FROM: Martin Lipton, Chair, NYU Board of Trustees

The Board of Trustees unanimously and strongly supports President John Sexton, and believes in his strategic direction for the University.

In a time of great challenges to higher education, John Sexton has become a nationally recognized innovator while, at the same time, maintaining excellence. It is clear to us that NYU is a great success story. It is also the case that higher education faces pressures that call for leadership that can enact change where needed, and that is why the Board has passed a resolution strongly affirming our support of John and NYU’s current course (right).

The Trustees see the fruits of effective leadership by John Sexton, and they bear repeating: We have seen a strong, thriving, advancing university during his tenure as president. We note a 12% increase in applications for freshman admission in this year, the sixth straight year of record applications. We note the College Board’s findings that NYU was at the very top of its list of most-searched-for universities. We see the improvement in the academic qualifications of entering freshmen during John’s presidency, the increase in retention and graduation rates, and the expansion of financial aid. We observe and are enormously proud that the Times Higher Education magazine, in its recently released global rankings, took particular note of NYU's swift rise, and the very significant improvements in other rankings as well. We see a very successful record of fundraising-- essentially $1 million per day, day-in-and-day-out since John Sexton became president. We note improvements in the finances, in the budgeting, and in the physical facilities of the University over the last 10 years, as well as the successful handling of the de-merging of Mt. Sinai’s and NYU’s medical centers, and the dramatic turnaround at the NYU Langone Medical Center. We see the increase in tenured and tenure-track faculty, particularly in the arts and sciences, and a marked improvement of our ability to attract top scholars. We observe that during John Sexton's presidency, two tenured faculty members have won the Nobel Prize, a third Nobel-winner has been recruited, three mathematicians have won the Abel Prize, and the first NYU student in many years won a Rhodes Scholarship, among many other prestigious honors to faculty and students. We note the opening of NYU's first new science building in over 20 years, and the return of engineering to NYU. We see -- by dint of his role in important educational organizations and commissions -- that John Sexton is clearly considered a leader in the field of higher education. We believe that the global network created during his presidency has offered new academic opportunities to faculty and students (twice as many of whom study abroad as did 10 years ago), distinguished NYU among U.S. universities, and attracted the commitment and support of sophisticated partners. And we note that all this has occurred while John continues to teach undergraduates every semester.

To be sure, we are attentive to the vote by arts and science faculty, and conscious of what it says about sentiment in that school.
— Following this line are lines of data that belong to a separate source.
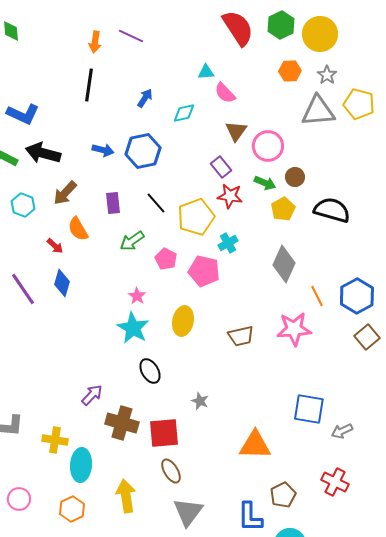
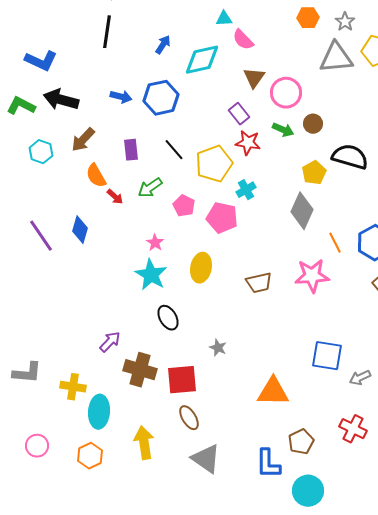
cyan diamond: (184, 113) -> (202, 60), size x1.6
yellow pentagon: (283, 209) -> (314, 173), moved
red arrow: (55, 246) -> (115, 197), moved
gray triangle: (188, 512) -> (206, 459), turned -32

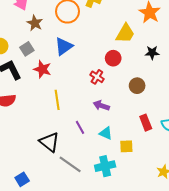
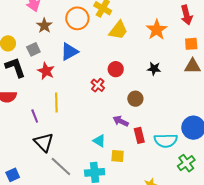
yellow trapezoid: (125, 33) -> (118, 30), moved
purple arrow: (101, 106) -> (121, 121), moved
purple line: (80, 127) -> (35, 116), moved

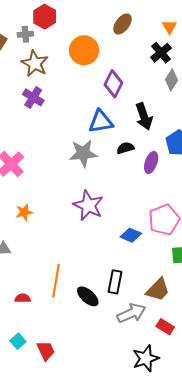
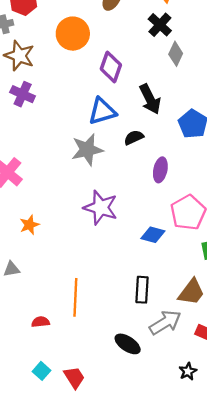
purple ellipse: (151, 162) -> (160, 170), moved
black ellipse: (88, 296) -> (128, 344), moved
black star: (146, 358) -> (188, 371), size x0.6

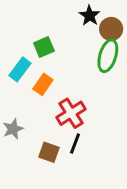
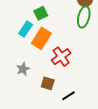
orange rectangle: (43, 84) -> (41, 38), size x1.5
black line: (75, 144) -> (69, 96), moved, turned 40

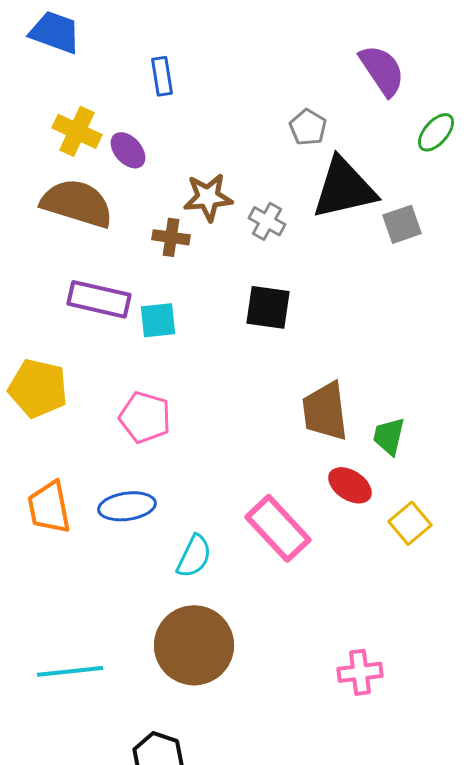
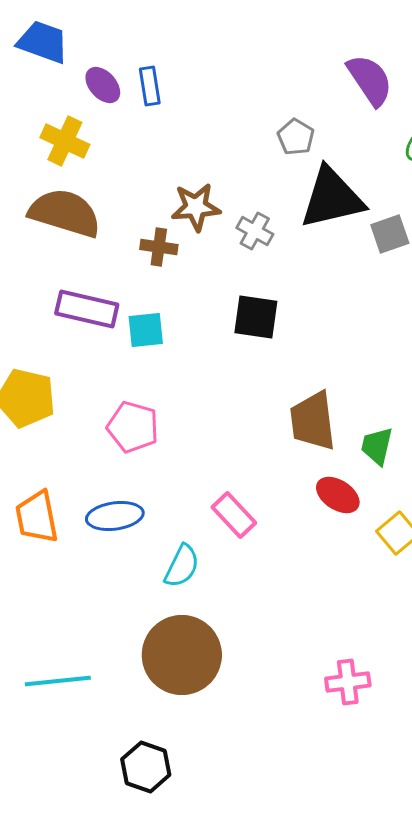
purple ellipse: (128, 150) -> (103, 85), moved
pink rectangle: (278, 528) -> (234, 515), moved, size x0.7

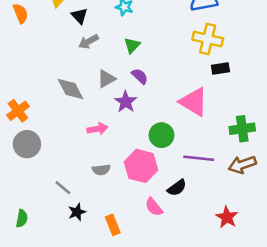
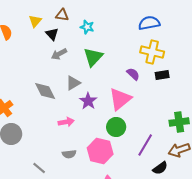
green triangle: (132, 45) -> (93, 57), size x1.5
purple semicircle: (140, 76) -> (133, 74), moved
pink triangle: (194, 102) -> (120, 99), moved, turned 50
purple line: (199, 158) -> (145, 145), turned -65
black semicircle: (177, 188) -> (160, 168), moved

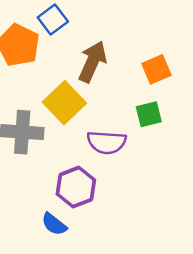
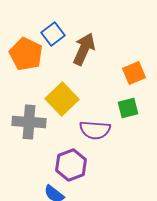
brown arrow: (92, 62) -> (84, 49), moved

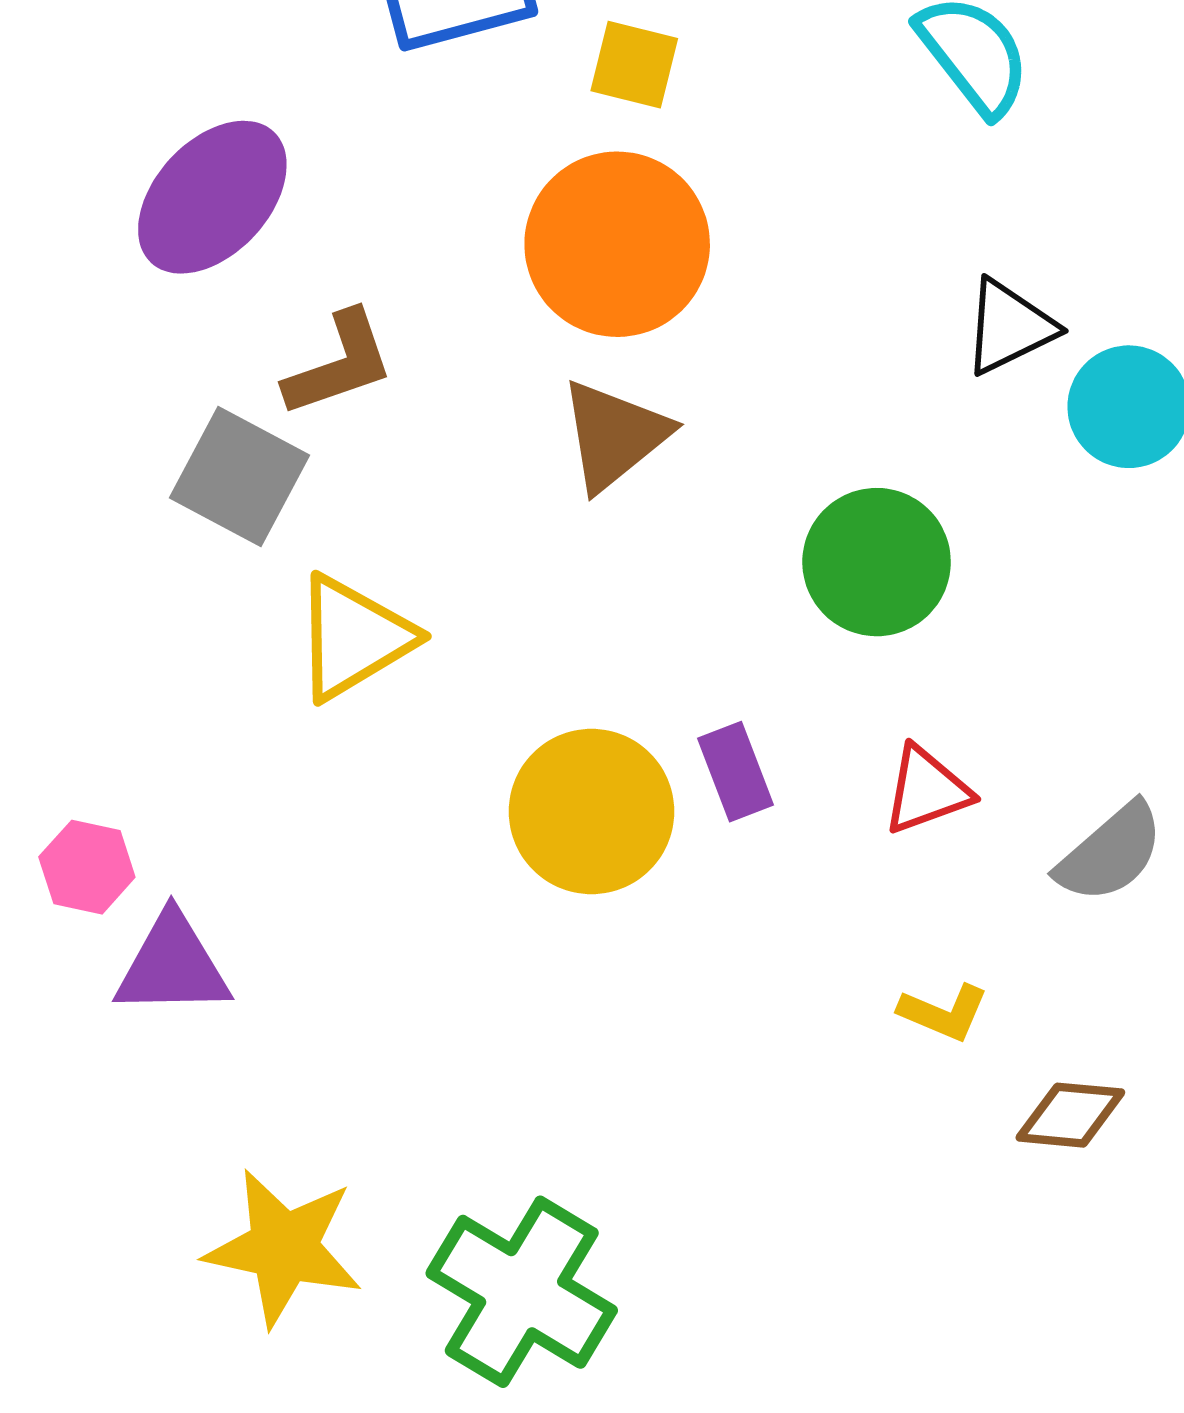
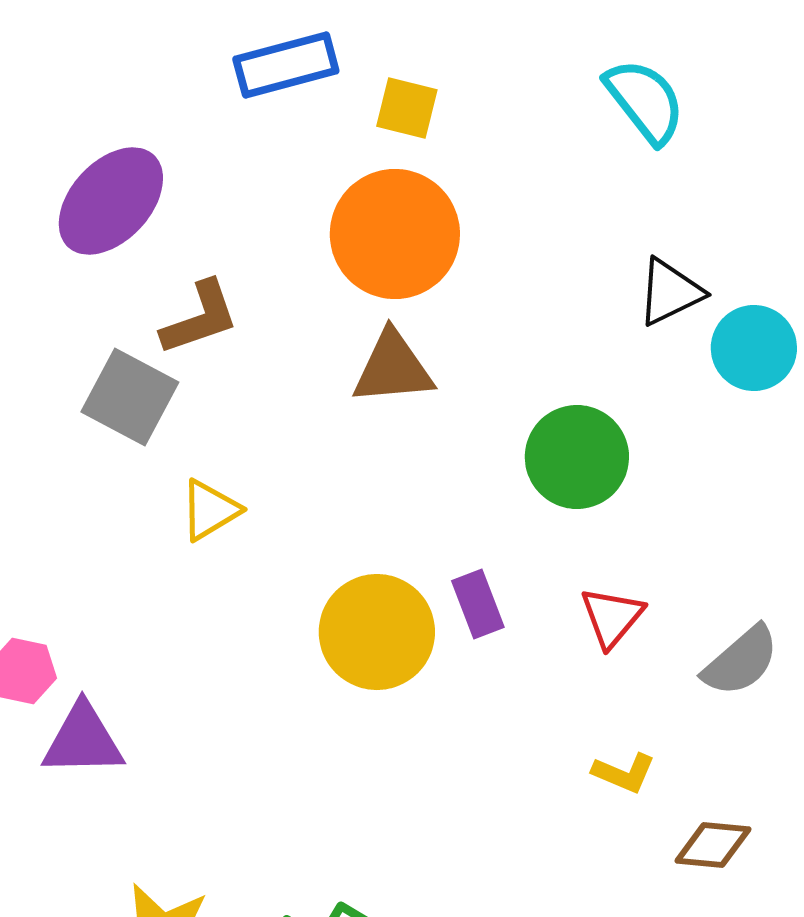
brown triangle: (614, 435) -> (393, 368), turned 34
yellow triangle: (353, 638) -> (210, 510), size x0.7
red triangle: (926, 790) -> (612, 617), turned -30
But we also take note of the vote of support by the Medical School faculty council; the letters of support for John from department chairs at the School of Medicine, the College of Dentistry, and the College of Nursing; the letter of support from the Alumni Association’s officers; the support for John’s leadership among the University’s deans; the popularity John enjoys among students; and the many affirmations we hear about John’s leadership from those outside the NYU community.

The vote – although supported by fewer than half the tenured faculty in FAS – is a disappointing outcome, in part because it does not seem to take account of NYU’s progress over the last decade, in part because it does not take heed of the major challenges U.S. higher education faces now, and in part because FAS has been the beneficiary of significant investment during John’s time, which led to manifest improvements for that school in terms of the recruitment of new faculty, the establishment of new areas of inquiry, and the creation of new facilities.
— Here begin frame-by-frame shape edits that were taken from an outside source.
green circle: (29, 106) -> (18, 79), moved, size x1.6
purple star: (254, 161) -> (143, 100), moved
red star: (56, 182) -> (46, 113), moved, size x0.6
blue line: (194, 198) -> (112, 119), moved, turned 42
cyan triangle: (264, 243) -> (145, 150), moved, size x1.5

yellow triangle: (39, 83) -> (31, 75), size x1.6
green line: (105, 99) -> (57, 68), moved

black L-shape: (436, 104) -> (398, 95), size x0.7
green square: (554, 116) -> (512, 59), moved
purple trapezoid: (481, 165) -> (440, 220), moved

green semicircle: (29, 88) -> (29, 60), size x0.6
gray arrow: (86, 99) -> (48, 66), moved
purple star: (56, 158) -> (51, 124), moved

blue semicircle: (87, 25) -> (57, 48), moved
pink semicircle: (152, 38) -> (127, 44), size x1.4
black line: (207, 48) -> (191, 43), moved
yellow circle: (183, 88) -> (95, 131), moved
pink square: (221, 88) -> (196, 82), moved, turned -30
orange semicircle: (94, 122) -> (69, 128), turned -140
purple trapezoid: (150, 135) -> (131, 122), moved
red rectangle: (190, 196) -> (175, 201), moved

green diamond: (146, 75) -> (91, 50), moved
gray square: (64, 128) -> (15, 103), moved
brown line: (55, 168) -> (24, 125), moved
While we cannot and will not compromise the ultimate authority of the duly constituted Board of Trustees in the governance of the University, we agree with President Sexton that the voice of the faculty in shaping the University must be heard and play a significant role. And we agree that the time has come to consider ways in which that voice may be made even more meaningful. Thus, as President Sexton has urged us to do, we will embark upon a conversation about how to do this. Over the next two months, a committee of the Board consisting of the chair and the six vice chairs will meet with various stakeholders in the NYU community to listen and to seek the best way forward in the evolution of the University’s governance -- both University-wide and within schools -- enabling NYU to act decisively in a challenging higher education environment while also taking account of and benefitting from the input and involvement of all its constituencies, particularly the faculty.

NYU’s progress over the course of the last three decades has been enormous, but there is much to be done, both in meeting our aspirations and in addressing the challenges that are emerging in higher education. It is the Trustees’ hope that we commit ourselves as a university community to finding ways to move forward productively and collaboratively.